Formats and vendors. Nearly everyone polled reads digital erotica, with only 9% reading print exclusively. Most read a mix of the two, and 16% read digital only. The vast majority of readers get their erotica from traditional bookstores, online bookstores and direct from publishers' sites. Other sources of note are libraries, fan fiction sites, and erotic blogs and websites. None of our anonymous respondents claimed to get their erotica from pirate sites. Big, sloppy kisses from all us starving authors!

Length. Participants enjoy erotica of all lengths, though novels and novellas were most popular (46% and 35% respectively). 13% preferred short-story length and 6% preferred super-short (i.e., EC's Naughty Nooners or fan fiction / blog posts).

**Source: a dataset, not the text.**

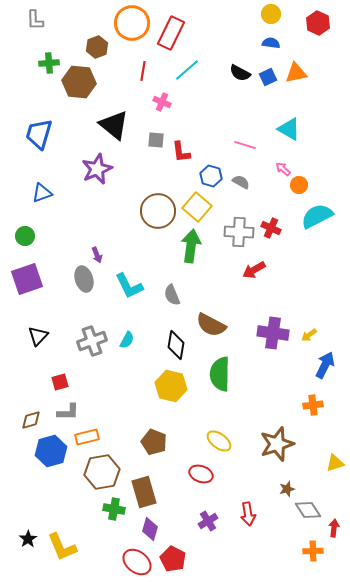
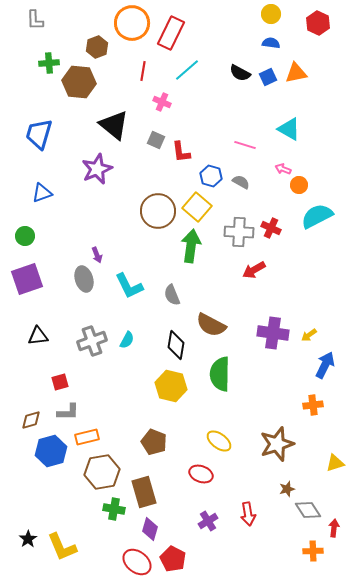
gray square at (156, 140): rotated 18 degrees clockwise
pink arrow at (283, 169): rotated 21 degrees counterclockwise
black triangle at (38, 336): rotated 40 degrees clockwise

Character gender mix. The majority of our repondents were women and unsurprisingly, most want a man in their story. He can be one-half of a hetero couple or an m/m couple, or part of an f/m/m+ menage. Nearly two-thirds of pollees are indifferent to or turned-off by women-only erotica. Even more would pass on m/f/f menage.

What we're into reading. The meat of the survey—get your gravy! I’ve broken these data into three sections: safe themes, super-popular themes, and least-popular themes. Readers rated a bunch of items using five options: love, like, no opinion, dislike, and hate. That said, this is just for fun and I don’t encourage authors to chase trends—write what you love.

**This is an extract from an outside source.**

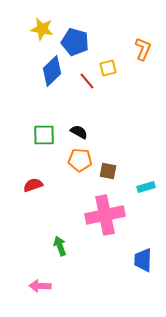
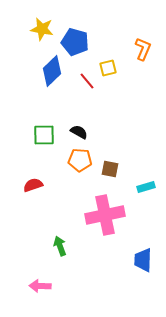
brown square: moved 2 px right, 2 px up
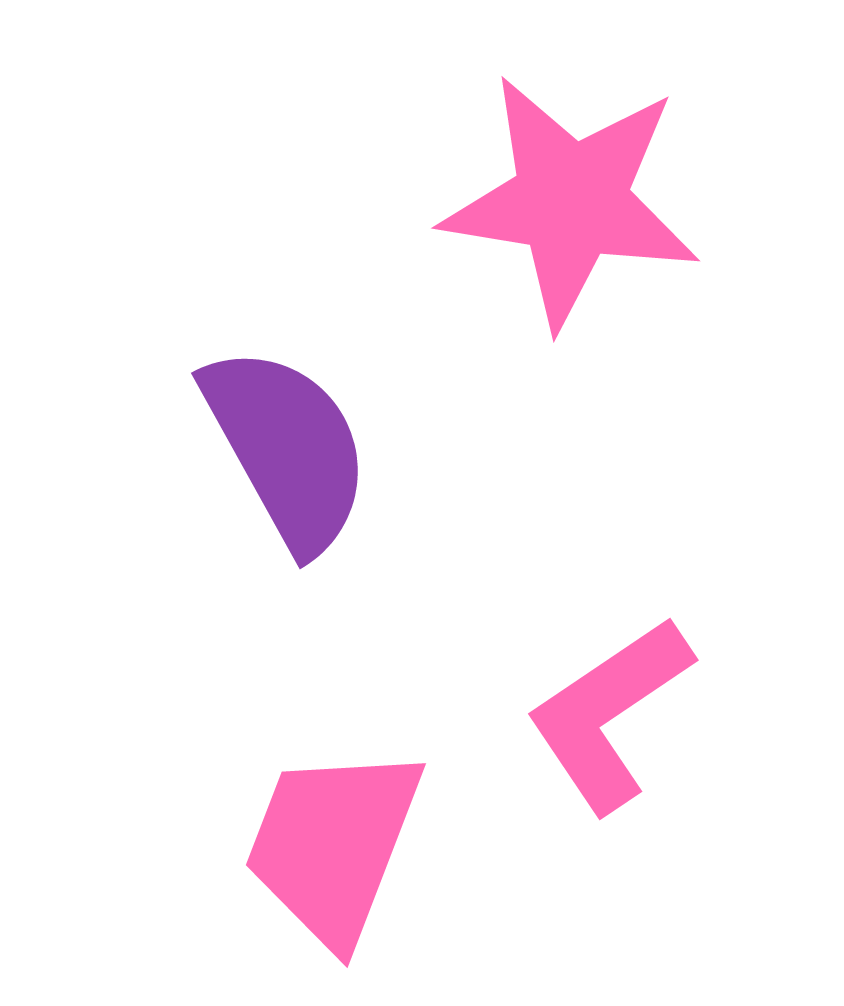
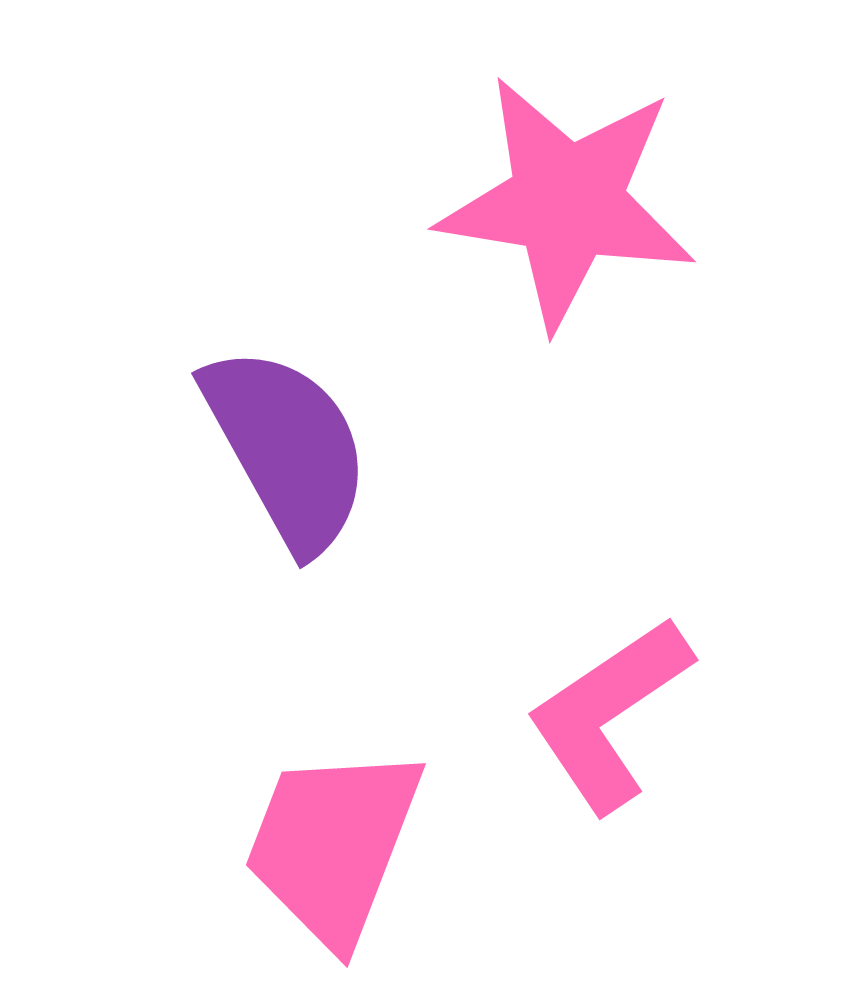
pink star: moved 4 px left, 1 px down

You're probably safe writing:
• Historical settings
• Full-on BDSM (D/s, bondage, etc.)
• Male Dom / alpha hero
• Sci-fi / futuristic settings
• 10+ year age difference, either gender
• Virginity loss
• Anal play
• Voyeurism or exhibitionism
• "Cheating" with permission / cuckolding
• Consensual rape role-play (contentious—12% love it, 13% hate it)
• Sex as rite / ritual
• Plus-sized protagonist
• Interracial lovers
• Kinky piercings / body modification
• Orgies (5+ participants)
• Food play
• Larger-than-average wangs (size kinda matters)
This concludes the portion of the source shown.